The intrinsic value of a stock is calculable if you know how many shares there are, and the value of the company's real and liquid assets (cash, real estate, buildings, unopened jars of mayonnaise, etc). Based strictly on the $18.4B His Steveness has in the coffee can buried in his yard, the value per share would be in the ballpark of $21. Cash isn't Apple's only tangible asset by any guess, so I made a conservative SWAG. I don't have all the data in front of me, but my guess is that the per-share intrinsic value of Apple is in the neighborhood of $40-60.

The rest of the stock price is entirely made up of predictions and calculations based on projections based on past statements based on past performance and future anticipated growth, analysis based on those calculations, guesses and mummery. It ain't real. The people who tell you they can reliably pick near-term winners in all that overvalued mess are lying or stupid. The experts are pretty good at hindsight. They can explain in great detail why their last prediction didn't work. Hint: it was somebody else's fault. Ooooh. Let's blame the CEO who refused to fuel our idiotic fantasies with predictions on the very thin edge of plausibility.
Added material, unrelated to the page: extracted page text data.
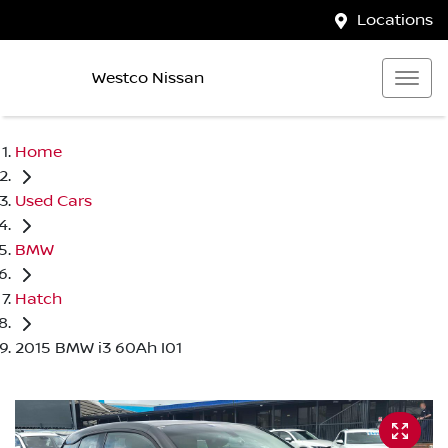
Locations
Westco Nissan
Home
Used Cars
BMW
Hatch
2015 BMW i3 60Ah I01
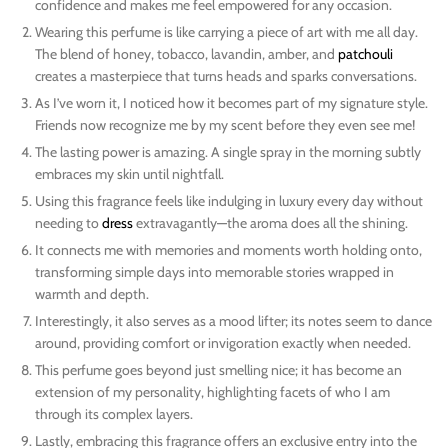
confidence and makes me feel empowered for any occasion.
Wearing this perfume is like carrying a piece of art with me all day.
The blend of honey, tobacco, lavandin, amber, and
patchouli
creates a masterpiece that turns heads and sparks conversations.
As I’ve worn it, I noticed how it becomes part of my signature style.
Friends now recognize me by my scent before they even see me!
The lasting power is amazing. A single spray in the morning subtly
embraces my skin until nightfall.
Using this fragrance feels like indulging in luxury every day without
needing to
dress
extravagantly—the aroma does all the shining.
It connects me with memories and moments worth holding onto,
transforming simple days into memorable stories wrapped in
warmth and depth.
Interestingly, it also serves as a mood lifter; its notes seem to dance
around, providing comfort or invigoration exactly when needed.
This perfume goes beyond just smelling nice; it has become an
extension of my personality, highlighting facets of who I am
through its complex layers.
Lastly, embracing this fragrance offers an exclusive entry into the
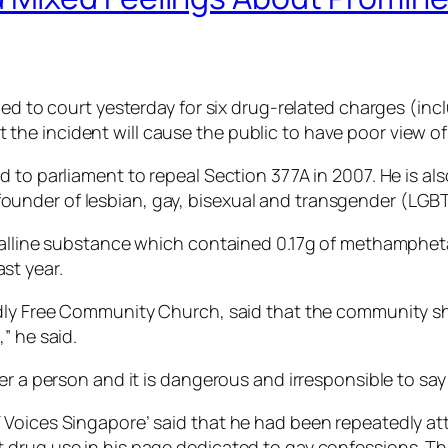
led to court yesterday for six drug-related charges (inc
e incident will cause the public to have poor view of 
 to parliament to repeal Section 377A in 2007. He is als
nder of lesbian, gay, bisexual and transgender (LGBT
stalline substance which contained 0.17g of methamphet
st year.
dly Free Community Church, said that the community shou
” he said.
 a person and it is dangerous and irresponsible to say “a l
Voices Singapore’ said that he had been repeatedly att
 drug use in his page dedicated to gay confessions. Th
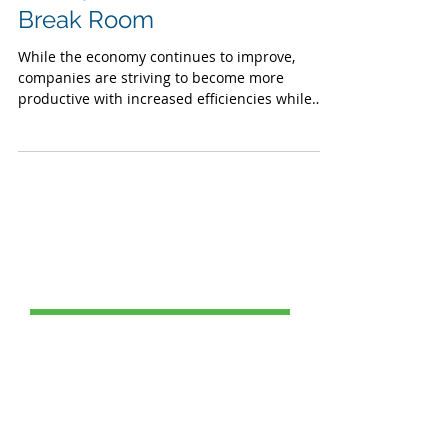
Company Should Have a
Variety Micro Market in Your
Break Room
While the economy continues to improve,
companies are striving to become more
productive with increased efficiencies while
maintaining...
Post Catagories
All Posts
(69)
69 posts
Food Service
(24)
24 posts
Healthy School Meals
(2)
2 posts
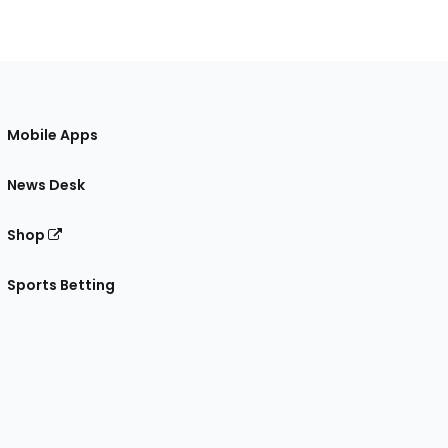
Mobile Apps
News Desk
Shop
Sports Betting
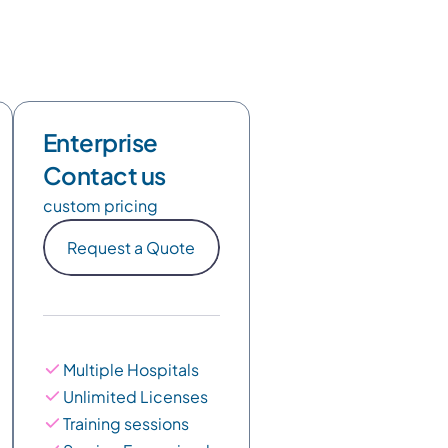
Enterprise
Contact us
custom pricing
Request a Quote
Multiple Hospitals
Unlimited Licenses
Training sessions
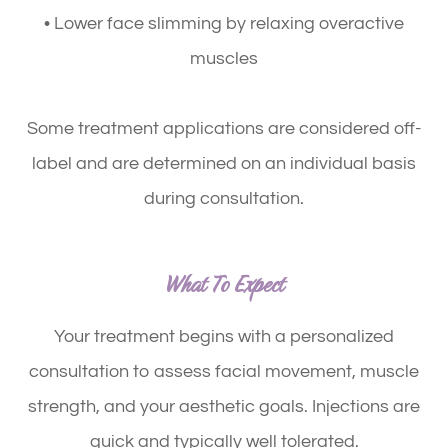
• Lower face slimming by relaxing overactive
muscles
Some treatment applications are considered off-
label and are determined on an individual basis
during consultation.
What To Expect
Your treatment begins with a personalized
consultation to assess facial movement, muscle
strength, and your aesthetic goals. Injections are
quick and typically well tolerated.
The people who think they get some kind of guaranteed continued increase in individual stock prices are the people who make smart investors rich.

If you don't grok the reality of stock values, you should follow El Jobso's lead and keep your money stuffed in a mattress. What hurt Apple investors isn't Steve Jobs; it's believing the soothsay of analysts. Analysts take the anticipation of a possible future molehill, turn it into a perceived mountain of urgent transactions and brokers fees, then report to the believers at the seance. Listening to analysts is what hurts investors.

I'm holding on to my Apple stock. It'll go back up after the moths flock to another lightbulb.

Oh wait. I just checked. Todd Sullivan. That's the guy on Seeking Alpha. His premise hinges on the need for analysts to get their adolescent fantasies fulfilled in projections, so they can make better wrong predictions. So Steve Jobs is a bad man. Huh. Just between us girls, I think Todd's full of used insoluble fiber.

How can we be out of peanut butter already?